The shallower injection is thought to help stimulate the immune system because the skin contains numerous immunity cells that target outside invaders.
The CDC said it will provide educational materials on the technique along with a broader awareness campaign for U.S. health departments.
The Biden administration declared monkeypox a public health emergency last week in an effort to slow the outbreak that has infected more than 8,900 Americans.
Officials announced a separate determination Tuesday that allows the Food and Drug Administration to expedite its review of medical products or new uses for them, such as the dose-sparing technique for Jynneos.
The FDA authorized the approach for adults 18 and older who are at high risk of monkeypox infection. Younger people can also get the vaccine if they are deemed high risk, though they should receive the traditional injection, the agency said.
'Robust immune response' to smaller dose
Regulators pointed to a 2015 study showing that inoculation with one-fifth of the traditional two-dose vaccine generated a robust immune-system response comparable to that of the full dose. About 94 per cent of people receiving the smaller dose had adequate levels of virus-fighting antibodies, compared with 98 per cent of those receiving the full dose, according to the study funded by the National Institutes of Health.

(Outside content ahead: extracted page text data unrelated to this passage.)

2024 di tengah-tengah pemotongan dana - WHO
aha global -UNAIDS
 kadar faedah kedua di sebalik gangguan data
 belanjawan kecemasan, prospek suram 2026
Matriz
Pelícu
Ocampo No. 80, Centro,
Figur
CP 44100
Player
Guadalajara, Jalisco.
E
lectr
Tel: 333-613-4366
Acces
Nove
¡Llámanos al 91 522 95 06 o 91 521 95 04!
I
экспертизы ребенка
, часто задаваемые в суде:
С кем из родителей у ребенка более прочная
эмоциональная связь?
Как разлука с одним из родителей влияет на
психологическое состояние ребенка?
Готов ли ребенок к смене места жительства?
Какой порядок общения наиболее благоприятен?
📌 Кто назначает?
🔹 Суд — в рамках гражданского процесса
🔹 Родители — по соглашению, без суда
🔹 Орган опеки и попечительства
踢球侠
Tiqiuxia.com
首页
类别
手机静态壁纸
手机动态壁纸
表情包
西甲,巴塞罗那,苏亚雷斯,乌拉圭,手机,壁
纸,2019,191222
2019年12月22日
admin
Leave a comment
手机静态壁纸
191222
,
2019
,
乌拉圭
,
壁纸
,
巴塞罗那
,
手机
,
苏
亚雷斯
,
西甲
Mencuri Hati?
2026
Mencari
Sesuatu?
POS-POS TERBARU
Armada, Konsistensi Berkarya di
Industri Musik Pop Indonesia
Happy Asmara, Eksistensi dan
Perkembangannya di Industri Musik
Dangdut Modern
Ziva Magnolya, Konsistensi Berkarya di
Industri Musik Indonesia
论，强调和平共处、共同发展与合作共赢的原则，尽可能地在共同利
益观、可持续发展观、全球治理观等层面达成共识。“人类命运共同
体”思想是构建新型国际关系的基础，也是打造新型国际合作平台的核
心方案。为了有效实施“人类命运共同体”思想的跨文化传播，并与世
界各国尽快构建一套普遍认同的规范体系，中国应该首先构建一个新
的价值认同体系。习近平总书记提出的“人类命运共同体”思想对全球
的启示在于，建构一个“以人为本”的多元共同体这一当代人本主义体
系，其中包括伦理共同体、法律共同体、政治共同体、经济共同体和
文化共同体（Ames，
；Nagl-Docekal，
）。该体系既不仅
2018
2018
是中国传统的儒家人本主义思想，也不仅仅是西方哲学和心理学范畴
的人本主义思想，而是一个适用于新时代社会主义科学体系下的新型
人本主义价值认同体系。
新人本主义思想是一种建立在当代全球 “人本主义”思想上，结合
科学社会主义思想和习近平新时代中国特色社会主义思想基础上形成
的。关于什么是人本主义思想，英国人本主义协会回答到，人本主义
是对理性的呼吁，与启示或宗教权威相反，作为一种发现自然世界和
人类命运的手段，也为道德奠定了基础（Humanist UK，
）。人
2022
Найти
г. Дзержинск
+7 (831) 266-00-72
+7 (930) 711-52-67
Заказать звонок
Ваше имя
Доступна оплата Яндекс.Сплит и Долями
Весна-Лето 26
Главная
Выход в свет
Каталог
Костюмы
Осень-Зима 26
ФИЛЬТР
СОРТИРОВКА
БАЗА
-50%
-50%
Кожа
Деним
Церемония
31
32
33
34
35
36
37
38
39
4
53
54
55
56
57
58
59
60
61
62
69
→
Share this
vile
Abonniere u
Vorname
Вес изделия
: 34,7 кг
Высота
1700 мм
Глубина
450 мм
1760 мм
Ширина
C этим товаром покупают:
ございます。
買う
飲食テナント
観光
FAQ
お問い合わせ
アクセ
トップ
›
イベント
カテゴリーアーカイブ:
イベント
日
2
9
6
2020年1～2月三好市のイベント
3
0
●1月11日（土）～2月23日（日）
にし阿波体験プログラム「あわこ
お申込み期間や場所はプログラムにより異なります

The NIH is planning an additional trial of the technique. Centers for Disease Control and Prevention Director Dr. Rochelle Walensky said her agency is already starting to track real-world vaccine effectiveness in U.S. communities, though initial estimates will take time to generate.
But some experts and advocates worried that with little data to support the policy, it could backfire if it reduces vaccine effectiveness.
"We have grave concerns about the limited amount of research that has been done on this dose and administration method, and we fear it will give people a false sense of confidence that they are protected," said David Harvey of the National Coalition of STD Directors, in a statement.
Rationing vaccine doses is common in Africa and other parts of the world with limited health resources. In recent years the World Health Organization has endorsed the strategy to address outbreaks of yellow fever, polio and other diseases.
"This is not an uncommon situation" said Dr. William Moss of Johns Hopkins' Vaccine Access Center. "It comes down to the public health decision-making: In the midst of an outbreak where you have insufficient supply, do you make this tradeoff?"
Both the U.K. and Canada have adopted a single-dose vaccine strategy prioritizing people who face the highest risk from monkeypox. And health departments in several large U.S. cities adopted a similar strategy amid limited supplies, including New York, San Francisco and Washington.
U.S. officials have shipped more than 625,000 full vaccine doses to state and local health departments. So far the shots have been recommended for people who have already been exposed to monkeypox or are likely to get it due to recent sexual contacts in areas where the virus is spreading.
As of August 8, the Public Health Agency of Canada had sent more than 85,000 doses of vaccines to provinces and territories, a spokesperson said.
CBC News has requested further information about Canada's stockpile of the vaccine, and its ability to meet demand for immunizations, with some provinces already rationing doses.
Typically, Imvamune is a two-dose shot, given 28 days apart, with the option for a booster two years later.
But in guidance for health-care professionals released in mid-June, Ontario said it would be using a "ring vaccination approach" and offering just a single dose in areas with confirmed cases — given the "current limited supply" of vaccines.